|Year : 2014 | Volume
| Issue : 6 | Page : 760-762
Critical incident is a possibility with water in flowmeter
M Manjuladevi, KS Vasudeva Upadhyaya, PS Sathyanarayana, Rashmi Rani, Viraj Shah
Department of Anaesthesia and Critical Care, St. John's Medical College and Hospital, John Nagar, Bengaluru, Karnataka, India
|Date of Web Publication||17-Dec-2014|
Dr.
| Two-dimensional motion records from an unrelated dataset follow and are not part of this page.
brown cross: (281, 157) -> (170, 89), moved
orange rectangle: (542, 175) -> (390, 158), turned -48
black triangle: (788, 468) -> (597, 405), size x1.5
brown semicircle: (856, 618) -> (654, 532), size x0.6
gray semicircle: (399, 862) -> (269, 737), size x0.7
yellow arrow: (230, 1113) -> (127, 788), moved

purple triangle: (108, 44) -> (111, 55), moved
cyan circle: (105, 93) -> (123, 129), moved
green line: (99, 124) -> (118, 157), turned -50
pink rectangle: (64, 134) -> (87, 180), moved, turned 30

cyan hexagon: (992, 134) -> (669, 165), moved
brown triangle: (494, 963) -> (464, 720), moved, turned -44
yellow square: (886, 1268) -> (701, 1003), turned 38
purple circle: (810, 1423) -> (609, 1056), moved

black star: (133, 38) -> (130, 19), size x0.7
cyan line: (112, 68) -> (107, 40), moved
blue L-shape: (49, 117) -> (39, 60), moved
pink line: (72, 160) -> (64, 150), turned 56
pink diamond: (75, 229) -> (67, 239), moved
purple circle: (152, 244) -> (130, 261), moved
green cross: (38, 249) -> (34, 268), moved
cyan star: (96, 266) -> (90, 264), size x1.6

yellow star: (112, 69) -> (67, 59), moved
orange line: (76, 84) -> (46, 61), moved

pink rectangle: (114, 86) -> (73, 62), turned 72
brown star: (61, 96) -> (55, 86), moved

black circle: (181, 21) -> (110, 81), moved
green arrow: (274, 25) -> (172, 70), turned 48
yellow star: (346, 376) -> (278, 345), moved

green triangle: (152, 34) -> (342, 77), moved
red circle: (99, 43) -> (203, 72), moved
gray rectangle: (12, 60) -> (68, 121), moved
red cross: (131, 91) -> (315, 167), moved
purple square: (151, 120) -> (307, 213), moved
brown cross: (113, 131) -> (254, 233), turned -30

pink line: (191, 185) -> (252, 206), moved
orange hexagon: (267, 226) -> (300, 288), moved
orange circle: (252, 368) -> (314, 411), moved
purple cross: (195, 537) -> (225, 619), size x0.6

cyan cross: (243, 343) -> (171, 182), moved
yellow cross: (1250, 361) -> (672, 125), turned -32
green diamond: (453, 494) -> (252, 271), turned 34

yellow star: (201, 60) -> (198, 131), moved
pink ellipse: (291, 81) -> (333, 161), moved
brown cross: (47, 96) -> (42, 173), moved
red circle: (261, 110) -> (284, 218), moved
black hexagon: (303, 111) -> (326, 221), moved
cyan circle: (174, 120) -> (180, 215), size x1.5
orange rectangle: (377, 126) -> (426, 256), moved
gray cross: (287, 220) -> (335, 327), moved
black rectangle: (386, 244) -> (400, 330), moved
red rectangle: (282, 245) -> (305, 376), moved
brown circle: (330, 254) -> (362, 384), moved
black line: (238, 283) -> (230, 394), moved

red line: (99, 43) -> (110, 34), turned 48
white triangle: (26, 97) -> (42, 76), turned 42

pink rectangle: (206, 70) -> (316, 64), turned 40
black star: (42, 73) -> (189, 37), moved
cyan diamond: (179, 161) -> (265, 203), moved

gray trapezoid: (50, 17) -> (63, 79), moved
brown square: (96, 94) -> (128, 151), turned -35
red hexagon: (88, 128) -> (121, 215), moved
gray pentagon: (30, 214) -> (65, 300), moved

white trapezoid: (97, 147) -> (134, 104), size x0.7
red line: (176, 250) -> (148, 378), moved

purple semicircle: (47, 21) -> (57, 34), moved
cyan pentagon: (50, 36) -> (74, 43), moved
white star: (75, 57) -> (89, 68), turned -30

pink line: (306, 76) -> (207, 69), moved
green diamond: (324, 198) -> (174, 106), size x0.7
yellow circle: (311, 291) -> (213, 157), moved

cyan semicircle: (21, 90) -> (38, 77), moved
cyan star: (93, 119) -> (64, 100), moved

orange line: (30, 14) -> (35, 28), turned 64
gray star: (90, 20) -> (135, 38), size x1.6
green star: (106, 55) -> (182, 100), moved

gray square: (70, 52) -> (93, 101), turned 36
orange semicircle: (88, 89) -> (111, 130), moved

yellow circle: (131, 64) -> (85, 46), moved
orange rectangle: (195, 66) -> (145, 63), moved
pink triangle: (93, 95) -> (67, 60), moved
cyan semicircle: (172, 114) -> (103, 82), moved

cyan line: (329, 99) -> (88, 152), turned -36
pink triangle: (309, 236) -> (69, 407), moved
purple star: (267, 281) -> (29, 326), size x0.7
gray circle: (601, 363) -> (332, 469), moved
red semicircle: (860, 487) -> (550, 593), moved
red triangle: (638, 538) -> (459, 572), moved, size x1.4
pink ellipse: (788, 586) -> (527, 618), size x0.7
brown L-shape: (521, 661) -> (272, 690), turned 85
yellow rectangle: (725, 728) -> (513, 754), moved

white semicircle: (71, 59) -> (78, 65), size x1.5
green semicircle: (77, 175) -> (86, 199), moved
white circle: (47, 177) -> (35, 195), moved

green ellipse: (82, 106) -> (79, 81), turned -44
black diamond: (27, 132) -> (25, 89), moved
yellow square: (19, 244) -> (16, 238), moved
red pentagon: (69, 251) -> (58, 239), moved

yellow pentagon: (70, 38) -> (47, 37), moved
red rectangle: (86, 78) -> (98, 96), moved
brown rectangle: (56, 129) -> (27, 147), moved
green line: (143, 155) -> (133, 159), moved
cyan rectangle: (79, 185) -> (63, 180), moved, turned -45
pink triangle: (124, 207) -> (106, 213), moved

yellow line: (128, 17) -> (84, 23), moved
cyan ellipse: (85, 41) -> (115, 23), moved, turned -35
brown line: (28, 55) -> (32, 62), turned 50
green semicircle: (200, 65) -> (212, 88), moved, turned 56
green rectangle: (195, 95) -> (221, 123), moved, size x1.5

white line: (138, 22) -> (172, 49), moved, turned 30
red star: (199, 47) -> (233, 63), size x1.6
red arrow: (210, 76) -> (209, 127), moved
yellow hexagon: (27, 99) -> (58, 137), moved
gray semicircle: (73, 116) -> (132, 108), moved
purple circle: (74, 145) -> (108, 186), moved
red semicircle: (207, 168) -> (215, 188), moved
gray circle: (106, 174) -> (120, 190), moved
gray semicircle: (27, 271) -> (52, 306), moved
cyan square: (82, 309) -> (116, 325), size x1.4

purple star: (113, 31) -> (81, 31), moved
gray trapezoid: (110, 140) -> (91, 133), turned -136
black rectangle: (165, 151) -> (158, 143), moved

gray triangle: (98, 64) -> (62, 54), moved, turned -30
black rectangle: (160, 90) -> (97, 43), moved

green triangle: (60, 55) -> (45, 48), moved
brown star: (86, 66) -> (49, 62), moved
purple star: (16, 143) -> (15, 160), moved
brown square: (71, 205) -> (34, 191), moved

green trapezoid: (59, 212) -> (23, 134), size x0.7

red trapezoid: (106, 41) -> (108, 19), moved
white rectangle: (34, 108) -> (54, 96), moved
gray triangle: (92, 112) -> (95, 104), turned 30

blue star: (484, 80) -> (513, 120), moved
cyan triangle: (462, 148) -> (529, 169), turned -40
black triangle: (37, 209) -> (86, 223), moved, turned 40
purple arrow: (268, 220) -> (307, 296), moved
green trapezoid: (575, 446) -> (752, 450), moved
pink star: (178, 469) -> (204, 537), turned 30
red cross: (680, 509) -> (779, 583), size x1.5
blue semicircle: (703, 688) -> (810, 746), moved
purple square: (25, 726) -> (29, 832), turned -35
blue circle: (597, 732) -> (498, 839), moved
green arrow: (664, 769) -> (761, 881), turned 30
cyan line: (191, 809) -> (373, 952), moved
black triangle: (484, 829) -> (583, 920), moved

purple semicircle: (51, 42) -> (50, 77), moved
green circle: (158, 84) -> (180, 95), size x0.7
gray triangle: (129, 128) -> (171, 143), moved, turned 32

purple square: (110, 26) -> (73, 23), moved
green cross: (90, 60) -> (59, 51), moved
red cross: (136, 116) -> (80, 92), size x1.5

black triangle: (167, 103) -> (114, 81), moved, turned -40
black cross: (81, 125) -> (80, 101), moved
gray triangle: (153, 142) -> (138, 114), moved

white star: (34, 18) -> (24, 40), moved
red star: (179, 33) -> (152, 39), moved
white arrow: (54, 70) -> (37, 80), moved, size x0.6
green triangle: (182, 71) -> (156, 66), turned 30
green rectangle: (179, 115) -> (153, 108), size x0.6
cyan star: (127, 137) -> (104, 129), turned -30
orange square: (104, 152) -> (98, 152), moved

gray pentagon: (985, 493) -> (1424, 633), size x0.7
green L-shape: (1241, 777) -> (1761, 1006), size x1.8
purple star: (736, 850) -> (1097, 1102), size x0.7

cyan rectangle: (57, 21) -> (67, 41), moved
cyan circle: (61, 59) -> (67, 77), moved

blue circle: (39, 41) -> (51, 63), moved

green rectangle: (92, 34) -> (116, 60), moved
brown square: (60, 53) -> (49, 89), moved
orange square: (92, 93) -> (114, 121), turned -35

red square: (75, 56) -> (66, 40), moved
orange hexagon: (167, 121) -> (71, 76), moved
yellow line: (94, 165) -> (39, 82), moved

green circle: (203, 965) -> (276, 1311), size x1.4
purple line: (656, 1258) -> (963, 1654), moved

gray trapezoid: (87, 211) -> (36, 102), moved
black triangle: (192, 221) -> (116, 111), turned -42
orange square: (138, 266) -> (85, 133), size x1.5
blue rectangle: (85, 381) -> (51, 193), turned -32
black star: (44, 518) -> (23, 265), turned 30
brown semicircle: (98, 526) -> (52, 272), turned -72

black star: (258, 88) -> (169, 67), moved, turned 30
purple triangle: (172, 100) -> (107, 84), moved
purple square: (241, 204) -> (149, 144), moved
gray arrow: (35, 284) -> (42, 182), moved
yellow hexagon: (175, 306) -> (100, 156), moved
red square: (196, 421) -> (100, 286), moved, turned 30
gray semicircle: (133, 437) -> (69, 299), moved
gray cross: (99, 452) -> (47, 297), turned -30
M Manjuladevi
Department of Anaesthesia and Critical Care, St. John's Medical College and Hospital, John Nagar, Bengaluru - 560 034, Karnataka
Source of Support: None, Conflict of Interest: None
|How to cite this article:|
Manjuladevi M, Vasudeva Upadhyaya K S, Sathyanarayana P S, Rani R, Shah V. Critical incident is a possibility with water in flowmeter. Indian J Anaesth 2014;58:760-2
|How to cite this URL:|
Manjuladevi M, Vasudeva Upadhyaya K S, Sathyanarayana P S, Rani R, Shah V. Critical incident is a possibility with water in flowmeter. Indian J Anaesth [serial online] 2014 [cited 2020 Feb 17];58:760-2. Available from: http://www.ijaweb.org/text.asp?2014/58/6/760/147178
| Introduction|| |
The compressed medical air facility and pipeline distribution system are generally installed by mechanical contractors and maintained by the maintenance department of the hospital.  These systems are situated out of sight and do not attract attention until a problem occurs. The anaesthesia personnel may not be well versed with the working of these systems as they may not be involved in its designing and functioning. Despite the presence of safety features in modern anaesthesia workstations, catastrophic events are still a possibility due to flaws occurring in the medical gas distribution system. 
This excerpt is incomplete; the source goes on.